By Vita Forest
The screech of machinery stops and out of the darkness of the shed, emerges the lanky bald man. He blinks in the brightness of the afternoon sun and shifts the weight of the paint-splattered crate he carries. It’s heavy in his arms. Later he’ll use a trolley to shift it, but right now he can still manage carrying it this way.
He walks along the cracked uneven path to the clothes line at the bottom of the yard. This garden is no thing of beauty. Occasionally it bothers him and he thinks about putting in a few more plants. Dolling the place up. But so far it hasn’t happened. It’s not his area of expertise after all.
Still, it’s big and useful for testing things out.
Like these boards.
He reaches the clothesline and squats down to place the crate amongst the little flares of grass that have somehow managed to grow up through the chinks in the concrete. He stands up stretches his back, then cranks up the handle of the Hills Hoist, watching as the wires rise higher and higher.
It always reminds him of being a kid and swinging on the bars when his Mum wasn’t looking. If he was caught, he’d get a wallop across the back of his legs. But it was useful, this old relic in the yard. An old metal thing, silver in colour, probably one of the originals, not one of the new-fangled bright green contraptions with their rubber coated wires.
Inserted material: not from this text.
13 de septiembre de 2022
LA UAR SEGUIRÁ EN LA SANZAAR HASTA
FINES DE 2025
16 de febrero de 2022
But he did have to make sure that he kept away from the rusty spots when he was pegging up his clothes.
The handle whirrs then sticks and will move no further. The kite-shaped frame is extended to its full height. He reaches down into the crate and plunges his hands amongst the silky rectangles of wood.
Picking up a panel, he rubs a thumb over the grain of the wood, admiring the smoothed corners and enjoying the scent of the oils released from cutting and sanding the timber. He taps a couple of pieces together.
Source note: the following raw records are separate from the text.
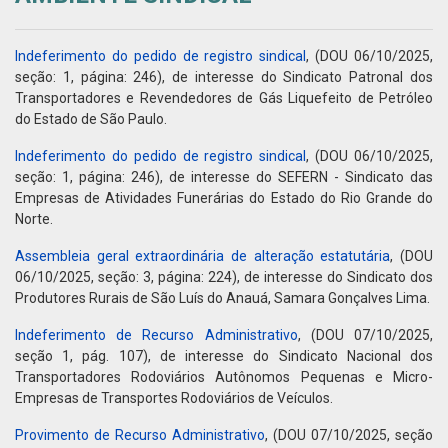
Indeferimento do pedido de registro sindical
, (DOU 06/10/2025,
seção: 1, página: 246), de interesse do Sindicato Patronal dos
Transportadores e Revendedores de Gás Liquefeito de Petróleo
do Estado de São Paulo.
Indeferimento do pedido de registro sindical
, (DOU 06/10/2025,
seção: 1, página: 246), de interesse do SEFERN - Sindicato das
Empresas de Atividades Funerárias do Estado do Rio Grande do
Norte.
Assembleia geral extraordinária de alteração estatutária
, (DOU
06/10/2025, seção: 3, página: 224), de interesse do Sindicato dos
Produtores Rurais de São Luís do Anauá, Samara Gonçalves Lima.
Indeferimento de Recurso Administrativo
, (DOU 07/10/2025,
seção 1, pág. 107), de interesse do Sindicato Nacional dos
Transportadores Rodoviários Autônomos Pequenas e Micro-
Empresas de Transportes Rodoviários de Veículos.
Provimento de Recurso Administrativo
, (DOU 07/10/2025, seção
He’s still not sure about this. Nothing for it but to give it a try.
On the four sides of the clothes line, he has hung a line of metal hooks about five centimetres apart. He stands with a handful of his shards of wood and threads them through the hooks.
He waits and watches.
They don’t swivel.
He goes back to the shed and returns with a ball of rough brown string and his scissors. Sitting on the ground, he cuts lengths of the twine and threads a loop through the hole at the top of each wooden rectangle. The dog potters over and nuzzles against his shoulder. He rubs her head then returns to his work.
Soon there are a piles of paddles ready to go. He stands and hangs them over the hooks as if he’s decorating a Christmas tree. This time they swing. He fills the wires with the pieces of wood, adjusts the distance between them and stands back to wait.
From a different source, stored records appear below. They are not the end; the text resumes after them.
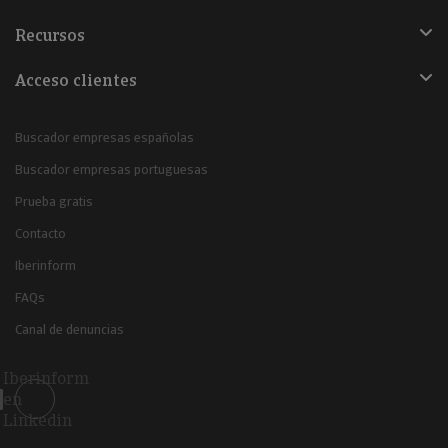
Recursos
Acceso clientes
Buscador empresas españolas
Buscador empresas portuguesas
Prueba gratis
Contacto
Iberinform
FAQs
Canal de denuncias
Iberinform
en
Linkedin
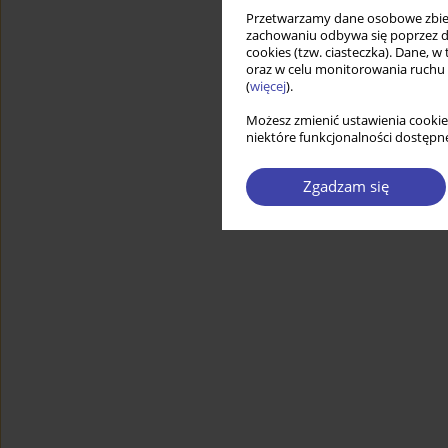
Przetwarzamy dane osobowe zbiera
zachowaniu odbywa się poprzez d
cookies (tzw. ciasteczka). Dane, w
oraz w celu monitorowania ruchu
(
więcej
).
Możesz zmienić ustawienia cookie
niektóre funkcjonalności dostępne
Zgadzam się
The wind arrives and he holds his breath. It flickers along the edge of the wood and suddenly the air is filled with the chiming peals of the rods striking against each other.
Putting his hands on his hips, he grins as he watches the whole thing dinging and donging away.
He pulls out his phone from his back pocket, finds the number and hits the Call button.
‘Do you hear that?’ he says into it. ‘I think it’s going to work!’